**Dataset entries:**
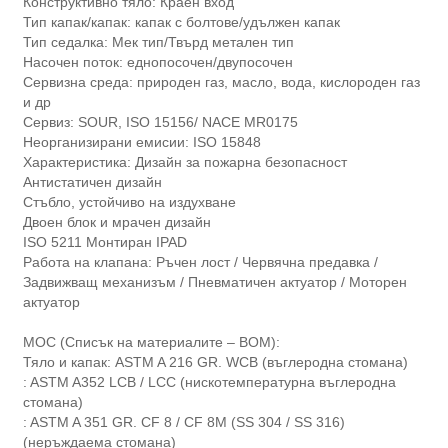
Конструктивно тяло: Краен вход
Тип капак/капак: капак с болтове/удължен капак
Тип седалка: Мек тип/Твърд метален тип
Насочен поток: еднопосочен/двупосочен
Сервизна среда: природен газ, масло, вода, кислороден газ
и др
Сервиз: SOUR, ISO 15156/ NACE MR0175
Неорганизирани емисии: ISO 15848
Характеристика: Дизайн за пожарна безопасност
Антистатичен дизайн
Стъбло, устойчиво на издухване
Двоен блок и мрачен дизайн
ISO 5211 Монтиран IPAD
Работа на клапана: Ръчен лост / Червячна предавка /
Задвижващ механизъм / Пневматичен актуатор / Моторен
актуатор
MOC (Списък на материалите – BOM):
Тяло и капак: ASTM A 216 GR. WCB (въглеродна стомана)
: ASTM A352 LCB / LCC (нискотемпературна въглеродна
стомана)
: ASTM A 351 GR. CF 8 / CF 8M (SS 304 / SS 316)
(неръждаема стомана)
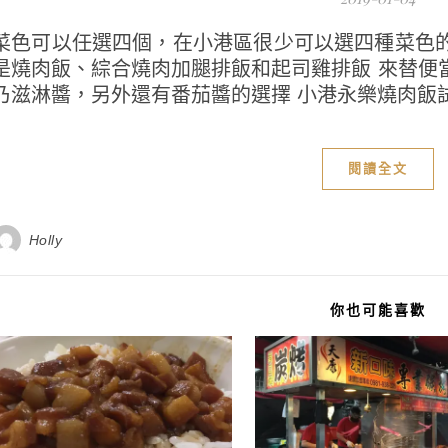
菜色可以任選四個，在小港區很少可以選四種菜色的
是燒肉飯、綜合燒肉加腿排飯和起司雞排飯 來替便
乃滋淋醬，另外還有番茄醬的選擇 小港永樂燒肉飯試吃
閱讀全文
Holly
你也可能喜歡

**PROBLEM TO SOLVE:** Copy exactly the lines from the one containing "Работа на клапана: Ръчен" through the final line of the records above, both included, and leave out any pictures.

**THE COMPLETED TASK:**
Работа на клапана: Ръчен лост / Червячна предавка /
Задвижващ механизъм / Пневматичен актуатор / Моторен
актуатор
MOC (Списък на материалите – BOM):
Тяло и капак: ASTM A 216 GR. WCB (въглеродна стомана)
: ASTM A352 LCB / LCC (нискотемпературна въглеродна
стомана)
: ASTM A 351 GR. CF 8 / CF 8M (SS 304 / SS 316)
(неръждаема стомана)
菜色可以任選四個，在小港區很少可以選四種菜色的
是燒肉飯、綜合燒肉加腿排飯和起司雞排飯 來替便
乃滋淋醬，另外還有番茄醬的選擇 小港永樂燒肉飯試吃
閱讀全文
Holly
你也可能喜歡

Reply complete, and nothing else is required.